AI companies have stopped warning you that their chatbots aren't doctors

13 Brajeshwar 8 7/22/2025, 4:05:47 PM technologyreview.com ↗

Comments (8)

chhxdjsj · 1h ago
Im a doctor, i use LLMs a lot. Theyre great and generally better than the average doctor and will only get better. 90% of people on earth have pretty limited medical access. LLMs can give everyone access to at least great information and diagnosis, and hopefully in the future robots can give everyone access to to surgery and procedures too.
ryandrake · 5h ago
Seems like "Caveat emptor" has become the default regulatory framework for AI. Getting medical advice from an chatbot (let alone legal advice or even financial advice) seems like a very bad idea, but none of these companies seem to want to admit it, educators don't seem to be in a hurry to educate the public about it, and regulators are pretty much entirely asleep at the wheel.
cyanydeez · 3h ago
"Caveat emptor" has become the golden rule for the grift economy. This is definitely a broader late stage capitalism thing, and not just AI.
SpicyUme · 1h ago
Man that's grim. But it seems to be the way things are going right now.
01HNNWZ0MV43FF · 6h ago
We can't afford real doctors
JohnFen · 5h ago
Taking medical advice from genAI can be much costlier.
jpc0 · 3h ago
Using it as a tool isn’t, maybe not everyone would use it correctly but I’m happy to share.

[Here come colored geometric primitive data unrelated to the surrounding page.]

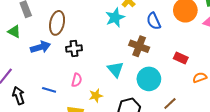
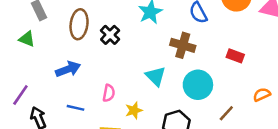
blue arrow: (40, 47) -> (68, 69), moved
black cross: (74, 49) -> (110, 35), moved, turned -35
orange semicircle: (200, 78) -> (262, 95), moved

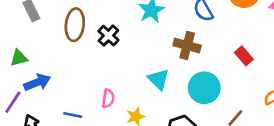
green triangle: (27, 39) -> (19, 58), moved, turned -36
red rectangle: (235, 56) -> (244, 56), turned 30
blue arrow: (68, 69) -> (37, 82), moved

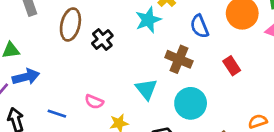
red rectangle: (244, 56) -> (232, 66), moved
pink semicircle: (108, 98) -> (94, 102), turned 96

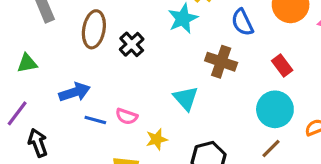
blue arrow: (26, 77) -> (75, 92), moved
cyan circle: (191, 103) -> (275, 109), moved
blue line: (57, 114) -> (95, 120), moved

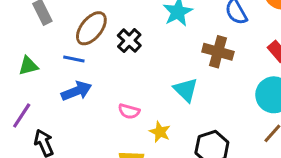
brown ellipse: (94, 29) -> (91, 28), turned 32
blue line: (95, 120) -> (74, 59), moved
yellow star: (157, 139) -> (160, 132), turned -30

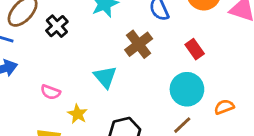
brown cross: (218, 52) -> (139, 44), turned 32

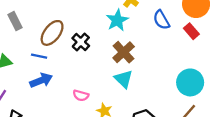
brown cross: (139, 44) -> (124, 52), moved
red rectangle: (195, 49) -> (191, 31), moved

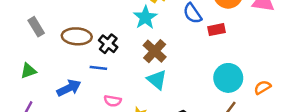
red rectangle: (191, 31) -> (216, 30), moved, turned -56
brown ellipse: (52, 33) -> (77, 36), turned 60
blue line: (39, 56) -> (98, 68), moved

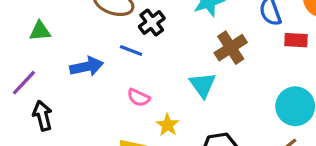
brown cross: (155, 51) -> (231, 48), moved

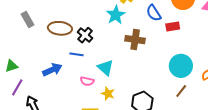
green triangle: (40, 31) -> (11, 66), moved
brown cross: (231, 48) -> (135, 40), turned -36
cyan triangle: (203, 85) -> (105, 68), moved

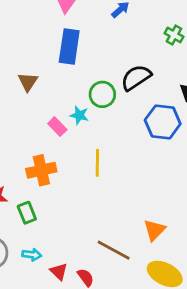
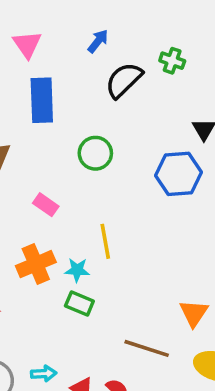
black semicircle: (136, 78) -> (124, 80), moved
cyan star: (79, 115) -> (77, 270), moved
green rectangle: (27, 213) -> (79, 304), moved, turned -35

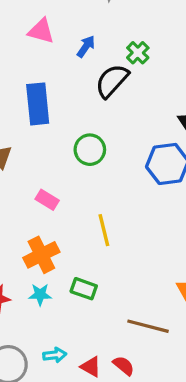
pink triangle: (27, 44) -> (41, 31), moved, turned -36
green cross: (172, 61) -> (138, 53), moved, turned 30
cyan star: (77, 270) -> (40, 294), moved

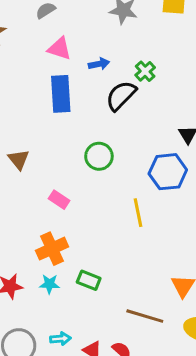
blue arrow: (86, 47) -> (99, 64), turned 42
blue rectangle: (38, 104) -> (61, 94), moved
yellow line: (104, 230) -> (138, 213), moved

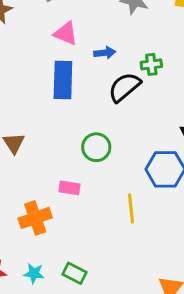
green cross: (145, 71) -> (151, 64), turned 30
pink rectangle: (59, 200) -> (70, 188), moved, turned -30
orange cross: (52, 249) -> (35, 218), moved

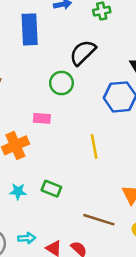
black semicircle: (124, 87) -> (83, 53), moved
yellow line: (131, 208) -> (94, 146), moved

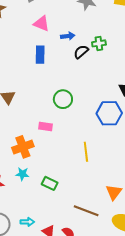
blue rectangle: (30, 29) -> (40, 55), size x0.7
black semicircle: (83, 53) -> (81, 52), moved, size x0.7
cyan star: (18, 191) -> (22, 174), moved

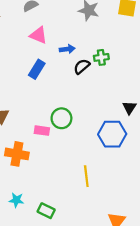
blue rectangle: (40, 55) -> (37, 69), turned 30
pink rectangle: (45, 126) -> (42, 131), moved
orange cross: (23, 147) -> (17, 154), moved, turned 30

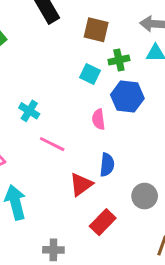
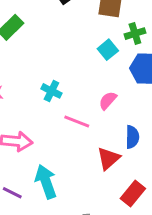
cyan square: (90, 74) -> (108, 50), turned 30
pink semicircle: (98, 119) -> (108, 101), moved, turned 54

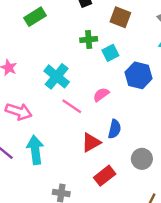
green cross: (135, 34) -> (89, 40), moved
cyan cross: (51, 91) -> (57, 76), size x1.5

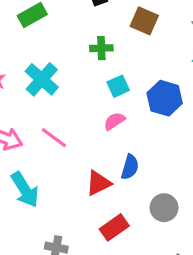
cyan square: (110, 53) -> (118, 86), moved
cyan cross: (57, 76) -> (42, 79), moved
pink line: (72, 106) -> (54, 138), moved
cyan arrow: (35, 150) -> (25, 190), turned 152

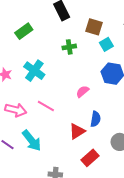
cyan square: (118, 86) -> (106, 44), moved

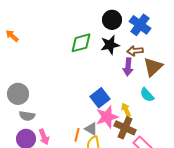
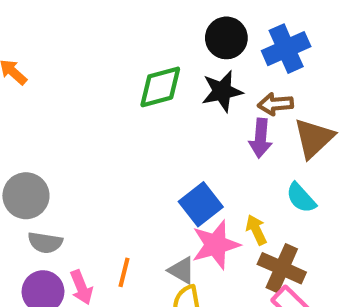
blue cross: (140, 25) -> (286, 49), turned 30
brown cross: (125, 128) -> (282, 268), moved
orange line: (77, 135) -> (124, 272), moved

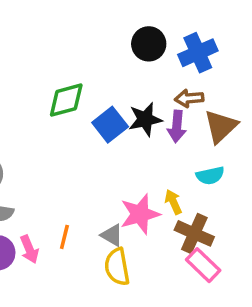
green diamond: (160, 87) -> (66, 100), moved
black star: (222, 91) -> (145, 119), moved
cyan semicircle: (301, 198) -> (210, 176), turned -60
blue square: (201, 204) -> (110, 125), moved

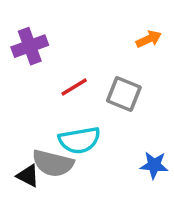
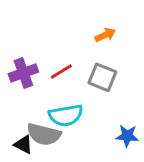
orange arrow: (149, 39) -> (105, 35), moved
purple cross: (30, 46) -> (23, 73), moved

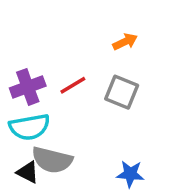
cyan semicircle: (66, 115) -> (29, 127), moved
blue star: (127, 136) -> (130, 174), moved

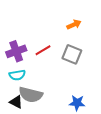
cyan semicircle: (29, 127) -> (17, 75), size x0.7

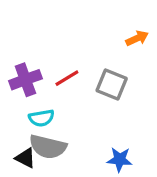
orange arrow: (74, 25) -> (137, 38), moved
cyan semicircle: (17, 75) -> (41, 118), moved

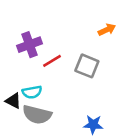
purple cross: (25, 80) -> (29, 45), moved
black triangle: (25, 158) -> (13, 101), moved

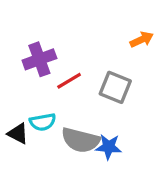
gray semicircle: (37, 115) -> (81, 140), moved
blue star: (93, 125) -> (109, 147), moved

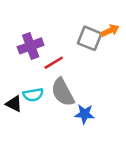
gray square: (115, 87) -> (90, 38), moved
gray semicircle: (81, 140) -> (63, 92), moved, turned 48

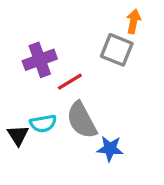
orange arrow: (110, 31) -> (133, 21), moved, turned -54
black triangle: (14, 104) -> (18, 135), turned 30

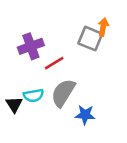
orange arrow: (133, 21) -> (103, 27), moved
gray semicircle: (82, 120) -> (63, 93), turned 60

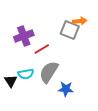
orange arrow: (103, 27) -> (80, 21), turned 72

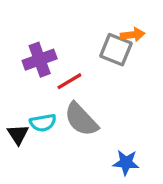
gray semicircle: (49, 72) -> (81, 119), turned -75
blue star: (66, 89) -> (126, 163), moved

About a month ago I came down with what I thought was a mild fever, usually I would likely not have cared much, went to work and pushed on but I asked the AI anyway. It asked some follow up questions and then recommended I see my family medicine doctor urgently.

A few hours later when I saw my doctor my fever had spiked to above 40c and I needed immediate medical intervention.

Without the AI I might have toughed it out, went to work, went home early because I felt bad and tried to push through to the next day, hoping I could sleep it off.

Instead of a cheap visit to the doctor and some meds and in office treatment, that situation could have gotten way more out of control likely a hospital trip if not worse.

The subscription definitely saved me some money if not more, not because it dispensed medical advice, but because it was available and had enough “knowledge” to recognise an emergent situation.

JohnFen · 1h ago
> maybe not everyone would use it correctly

Guaranteed that not everyone will use it correctly. People already commonly don't use it correctly for less sensitive things. I didn't mean to say it's not useful at all.

The issue is going to be that many people will take what it has to say as authoritative and just follow the advice. Sometimes that advice will be actively harmful. I'm not sure how people are going to be able to tell when the advice should be ignored or not, which, in my view, makes it too risky to use for this purpose -- especially if it's right more often than it's wrong.